Me livrant, dans ma solitude,
Au charme attrayant de l’étude,
M’égarant sur le double mont,
Peut-être, au Temple de mémoire,
Un jour, des palmes de la gloire
Eussé-je vu ceindre mon front.

Mais à la lueur des étoiles,
Aussi moi, j’eus à diriger,
Rameur inexpert et sans voiles,
Sur les mers mon esquif léger.
Vers le pôle, objet du voyage,
Lui cherchant toujours un passage,
Quoique tant de fois abusé,
Me recommandant à Neptune,
Je rends grâces à la fortune
S’il n’est pas encore brisé.

Séjour où tout plaît, tout enchante,
Vous me rappelez de beaux jours
Et les charmes de mon amante,
Et nos malheureuses amours.
Ah ! parfois sur vos doux rivages,
Puissent à de chères images
Les songes venir l’attacher !
Tendres fleurs, vous naîtrez sous elle ;
Mais vous, zéphyrs, elle est fidèle,
Gardez-vous bien de l’approcher.

Gaspar Descombes, in Annecy soit les Marquisats en 1820, poème descriptif-philosophique, à Annecy, Imprimerie de Louis Thésio, 1866.
Poème dans son orthographe d’origine.

Notes de l’auteur :

1. La grotte de la Puyat, à présent détruite.

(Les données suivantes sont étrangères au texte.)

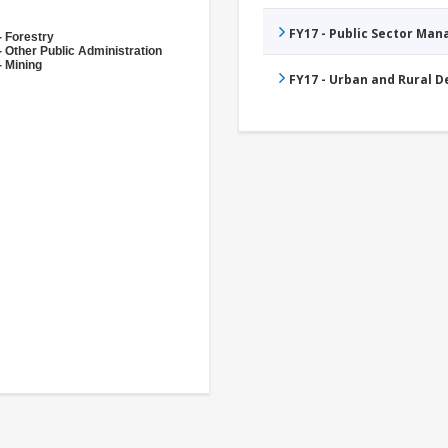
FY17 - Public Sector Ma
- Forestry
- Other Public Administration
- Mining
FY17 - Urban and Rural 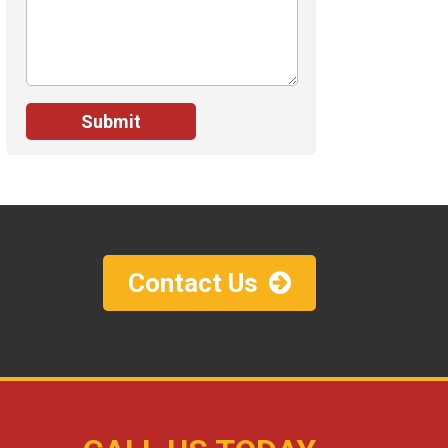
Contact Us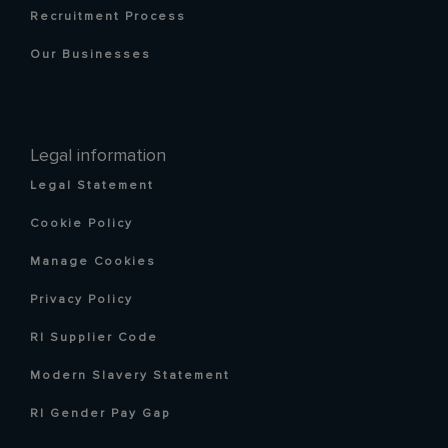
Recruitment Process
Our Businesses
Legal information
Legal Statement
Cookie Policy
Manage Cookies
Privacy Policy
RI Supplier Code
Modern Slavery Statement
RI Gender Pay Gap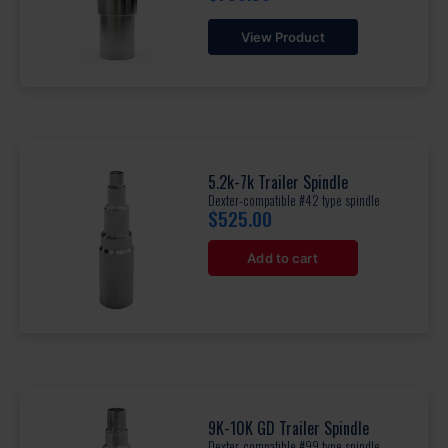
View Product
5.2k-7k Trailer Spindle
Dexter-compatible #42 type spindle
$
525.00
Add to cart
9K-10K GD Trailer Spindle
Dexter-compatible #99 type spindle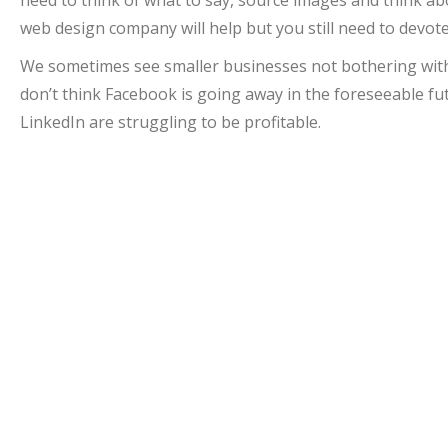
web design company will help but you still need to devot
We sometimes see smaller businesses not bothering with h
don’t think Facebook is going away in the foreseeable fut
LinkedIn are struggling to be profitable.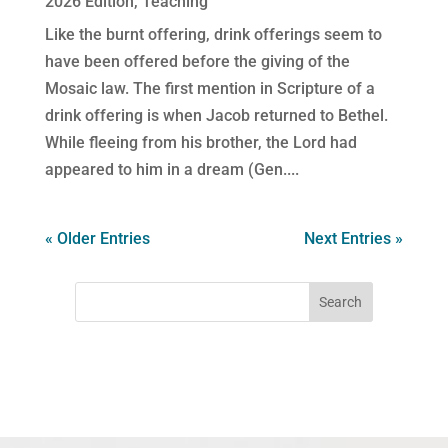
2026 Edition
,
Teaching
Like the burnt offering, drink offerings seem to
have been offered before the giving of the
Mosaic law. The first mention in Scripture of a
drink offering is when Jacob returned to Bethel.
While fleeing from his brother, the Lord had
appeared to him in a dream (Gen....
« Older Entries
Next Entries »
Search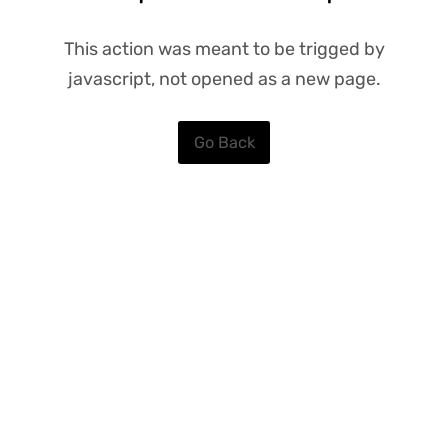
This action was meant to be trigged by
javascript, not opened as a new page.
Go Back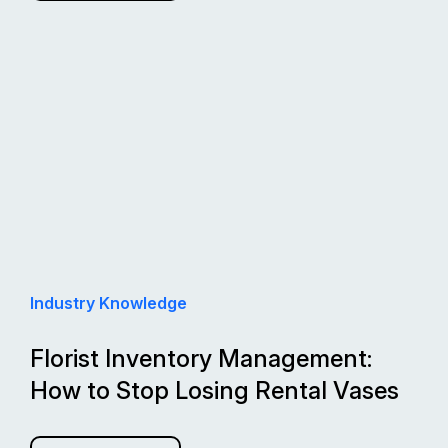
Industry Knowledge
Florist Inventory Management:
How to Stop Losing Rental Vases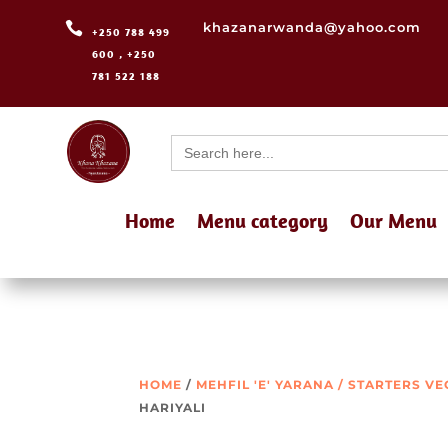

khazanarwanda@yahoo.com
+250 788 499
600 , +250
781 522 188
Search
for:
Home
Menu category
Our Menu
HOME
/
MEHFIL 'E' YARANA / STARTERS V
HARIYALI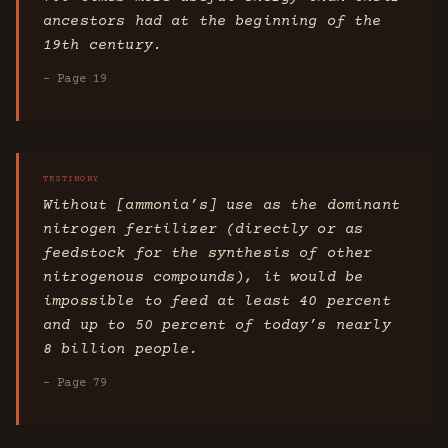
ancestors had at the beginning of the
19th century.
- Page 19
Without [ammonia’s] use as the dominant
nitrogen fertilizer (directly or as
feedstock for the synthesis of other
nitrogenous compounds), it would be
impossible to feed at least 40 percent
and up to 50 percent of today’s nearly
8 billion people.
- Page 79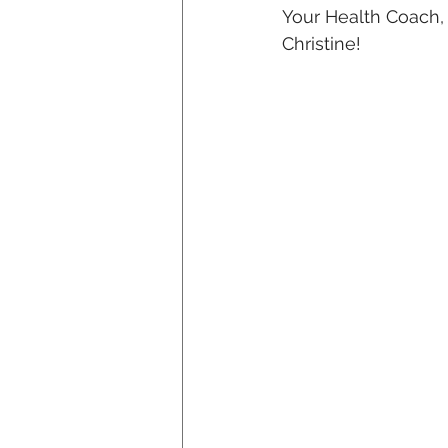
Your Health Coach,
Christine!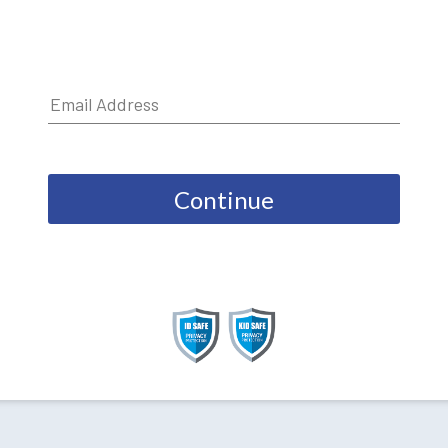
Continue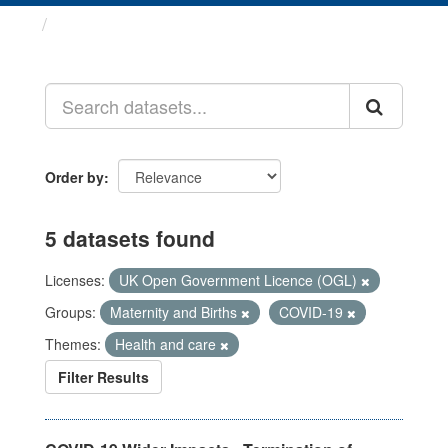
Datasets
Order by
5 datasets found
Licenses:
UK Open Government Licence (OGL)
Groups:
Maternity and Births
COVID-19
Themes:
Health and care
Filter Results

2. Le palais de la Préfecture.

3. M. Prosper Dunant.

4. Je regrette beaucoup que le cadre de la strophe ne m’ait permis de joindre ici les noms de MM. L’avocat Chaumontel Pierre, Aimé Burdet, Jacques Liévremont, Cébès Burnod, ancien élève de l’école de Saint-Cyr, feld-maréchal au service de Russie.

5. Jean Gottfried Laeuffer (1793-1874).

6. Les contemporains peuvent se souvenir d’avoir vu, à quelques mètres au nord-est de l’emplacement actuel de la fontaine des Marquisats, au-dessous de la route, sur le terrain alors inculte, une tombe ancienne que le temps avait respectée.

7. Grand noyer qui, de son ombre poétique, protégeait les personnes qui venaient se reposer sur le gazon aux alentours de la fontaine avant qu’elle eût été transférée où elle est maintenant.

8. M. le chanoine B…., professeur de logique, à qui M.Georges Gay, alors mon condisciple, devenu plus tard le digne et savant curé de la paroisse de Saint-Germain-sous-Albens, joua ce tour d’espièglerie. S’étant, un jour de marché, emparé de l’âne d’un paysan, il réussit à le faire monter par l’étroit escalier à coquille qui conduisait à la classe de notre professeur, au premier étage, et à l’installer dans sa chaire ; cela fait, il s’enfuit en tirant sur soi la porte, qui se referma. Le révérend, venu ensuite, à son heure, l’ouvrir, suivi de ses élèves, fut singulièrement ébahi d’y trouver sa place occupée par cet étrange personnage.

9. La grande cloche de l’église de Notre-Dame sonnait alors l’entrée et la sortie des classes.